The holidays are a time for family, togetherness, and love. I was (and am) so thankful to be able to spend this year with my own family, especially after missing all of it last year. And yet, a large part of Thanksgiving day was spent on the verge of tears – remembering how my two year old spilled her water all over me at Thanksgiving last year. Falling on the floor with hysterical laughter, retelling the story in broken words to anyone who would listen for weeks after. My walls aren’t covered with handprint reindeer and footprint snowmen to get me in the spirit. And on Christmas morning, it will be hard to stay present while remembering and quietly celebrating the second birthday of one of our dearest little girls. Realizing that it’s been almost a full year since we taught her to use sign language, and crawl, and eventually walk. Since I chased her around the living room, or heard her laugh. The significance of the 25th of December is forever changed. I am forever changed.

So maybe it’s ok to Facebook creep and try and find my kids somewhere out there. Maybe it’s ok to still feel a stab of pain and a prickle of tears when I am remembering. It’s ok to feel torn between the past and the present while I try to find that balance between remembering and letting go. In the meanwhile, I will see the big scar on my elbow and laugh at what an idiot I was to think I had the coordination to walk backwards with a child in my arms.

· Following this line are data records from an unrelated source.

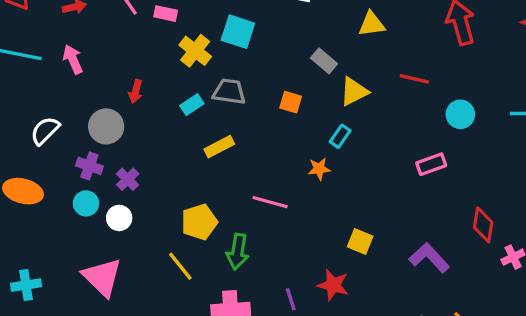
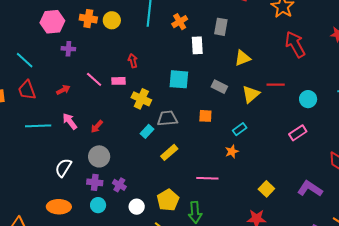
cyan square: (238, 32) -> (179, 79), moved
red arrow: (136, 91) -> (97, 126), moved, turned 40
yellow triangle: (354, 92) -> (251, 94), moved
cyan rectangle: (340, 136) -> (240, 129), turned 32
white circle: (119, 218) -> (137, 207), moved
yellow square: (360, 242) -> (266, 189), turned 35

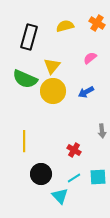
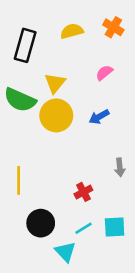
red cross: (74, 150) -> (83, 192), turned 32

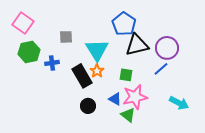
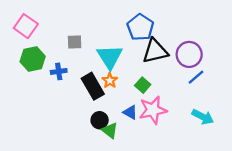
blue line: (161, 69) -> (196, 77), moved
green square: (126, 75) -> (143, 85), turned 32
green triangle: (128, 115) -> (110, 130), moved

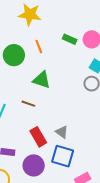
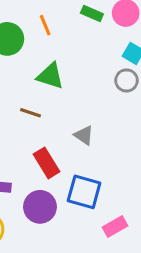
gray triangle: (62, 132) -> (84, 135), moved

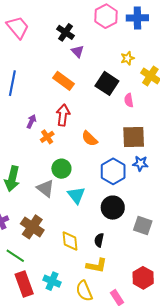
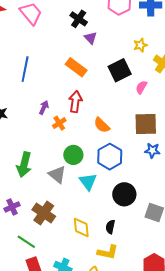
black square: (107, 83) -> (120, 70), turned 30
pink semicircle: (129, 100) -> (141, 87), turned 40
blue hexagon: (113, 171) -> (110, 157), moved

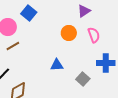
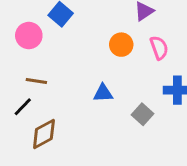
brown line: (13, 46) -> (36, 81), moved, turned 40

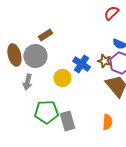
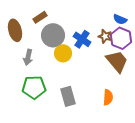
brown rectangle: (45, 35) -> (40, 17), moved
gray circle: (35, 56) -> (53, 35), moved
green pentagon: (46, 112) -> (34, 87), moved

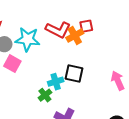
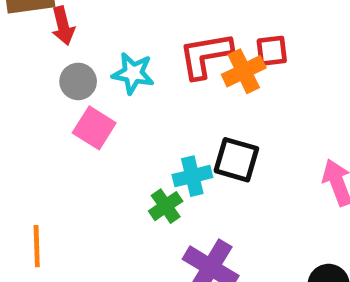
red L-shape: (58, 30) -> (205, 55), turned 140
cyan star: (28, 39) -> (133, 73), size x0.7

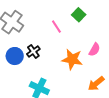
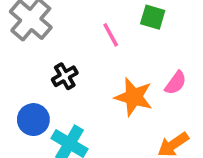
green square: (79, 15) -> (153, 17), turned -32
blue circle: (15, 56) -> (33, 120), moved

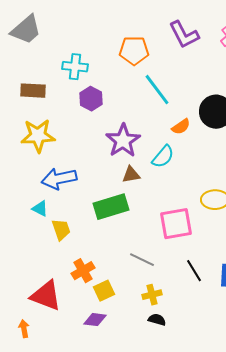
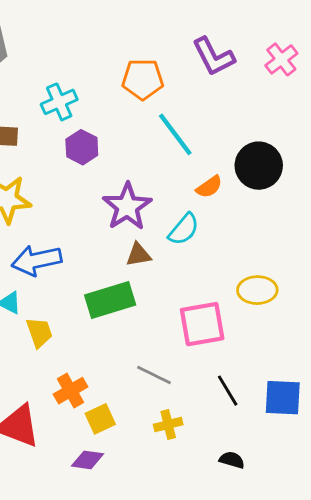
cyan cross: (75, 67) -> (59, 102), turned -30
black semicircle: (157, 320) -> (232, 460), moved

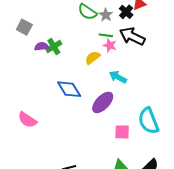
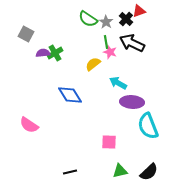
green line: (106, 35) -> (106, 42), turned 72
purple ellipse: (103, 102) -> (132, 102), moved, turned 50
pink square: (122, 132) -> (109, 142), moved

That same scar will make me so thankful that she was unscathed (though frightened) from the fall. I will send my secret santa gift to my sister wife, and wait to open mine until we set up a four-way skype. Doing our best to stay together when we’re so far apart. When feeling sad and nostalgic, I will send them group messages about milk poops (which are real things, by the way), and how one baby’s diapers turned me off cookie dough for weeks (which I didn’t think was possible, but…), and our kids’ fears of showers, and videos of chasing them around the living room with the Christmas tree shining brightly in the background. I will hear Silent Night on the radio and remember the serenity of rocking my kids to sleep. I will finish my scrapbook (or, at least, work on it), and gain some closure. I will turn in my paperwork to become a volunteer at a local residential foster care facility in Grand Rapids. I will make a count-down calendar until March, when I will see my housemates for a reunion.

I will be grateful for all that I had, as well as all that I have. And I will remind myself that it’s a work in progress.



Happy second birthday little one, and Merry Christmas.  I will always miss you.